Hanya mengandalkan perasaan, mereka meraba-raba bekas jalur yang dilewati tadi. Namun, anehnya jalan setapak tak kunjung ditemukan, sementara langit sudah semakin pekat.
“Benar kan, kita tersesat sekarang, mana hari semakin malam. Aku heran kenapa waktu terasa begitu cepat.” Rasa cemas dan bingung semakin menggelayut di pikiran Dean, dalam keadaan terang saja sulit menentukan jalan yang harus ditempuh, apalagi gelap begini.
“Dean, kau lihat sesuatu di sana?” tunjuk Rob pada sebuah siluet besar di kejauhan.
“Itu kan, sebuah pondok!” seru Dean yang terlihat lega, “Semoga kita bisa mendapat bantuan di sana.”
Mereka berlari kecil menuju pondok, berharap ada penjaga hutan yang bisa menolong mereka keluar dari kawasan itu.
Deritan pintu memecah kesunyian. Apa yang mereka harapkan kini pupus sudah. Tidak ada siapapun yang menghuni pondok tua berdebu yang kelihatannya sudah lama ditinggalkan itu.
“Sial, aku ingin keluar dari hutan terkutuk ini!” keluh Dean sambil mengacak-acak rambutnya.
“Tenanglah, Dean!” Rob coba menenangkan emosi Dean, “Paling tidak kita mendapatkan tempat yang aman untuk tidur, besok kita bisa lanjutkan penelusuran kembali.”
Akhirnya emosi Dean pun harus mengalah oleh kondisi tubuhnya yang kian lelah, mereka pun tertidur menunggu hari esok yang semoga menumbuhkan harapan dan semangat baru.
***
Dean mulai terjaga dan membuka mata. Hari sudah cukup terang hingga semua bisa terlihat jelas. Dia tengah berada di area terbuka di tengah hutan, dengan kata lain, pondok yang dia tempati semalam menghilang!
Dengan pikiran linglung, Dean memeriksa sekeliling, berusaha mencari apapun yang bisa mengobati kebingungannya.
Tak jauh dari sana, sebuah papan kayu tergeletak di tengah rerumputan. Sederet tulisan terlihat di sana, walaupun terlihat kotor, tetapi masih dapat terbaca.
-------------
Panduan singkat bagi pengunjung.
- Dilarang membawa makanan, terutama yang berbahan daging.
- Dilarang membuat suara bising yang dapat menarik perhatian.
- Dilarang keluar dari jalan setapak.
- Bila ada yang memanggil minta pertolongan, jangan hiraukan!
- Bila temanmu terluka, segera tinggalkan!
- Bila menemukan pondok, jangan masuk! Tak ada pondok di hutan ini!
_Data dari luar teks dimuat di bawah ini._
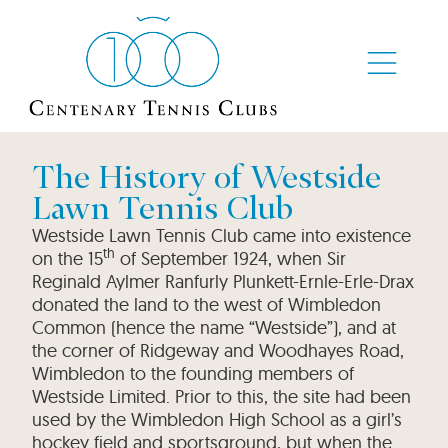
The History of Westside
Lawn Tennis Club
Westside Lawn Tennis Club came into existence
th
on the 15
of September 1924, when Sir
Reginald Aylmer Ranfurly Plunkett-Ernle-Erle-Drax
donated the land to the west of Wimbledon
Common (hence the name “Westside”), and at
the corner of Ridgeway and Woodhayes Road,
Wimbledon to the founding members of
Westside Limited. Prior to this, the site had been
used by the Wimbledon High School as a girl’s
hockey field and sportsground, but when the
- Jangan sampai tertidur di dalam hutan, atau kau tak akan pernah bangun lagi!
------------
Sejenak Dean berpikir ini hanya kerjaan anak-anak usil yang pernah datang kemari. Namun, tulang belulang manusia yang ia dapati di sekitar sudah cukup untuk membuatnya mempercayai itu semua.
Dean tak dapat berkata-kata lagi saat mendapati mayat berjaket biru yang terlihat masih baru tergeletak kaku di tanah, dan ... yang lebih mengejutkan adalah mayat berjaket hitam di sampingnya. Tampak dari kondisinya yang sudah membusuk, bisa dipastikan dia sudah berada di sana lebih dari sebulan.
“Temen semprul! Mati pake ngajak-ngajak!”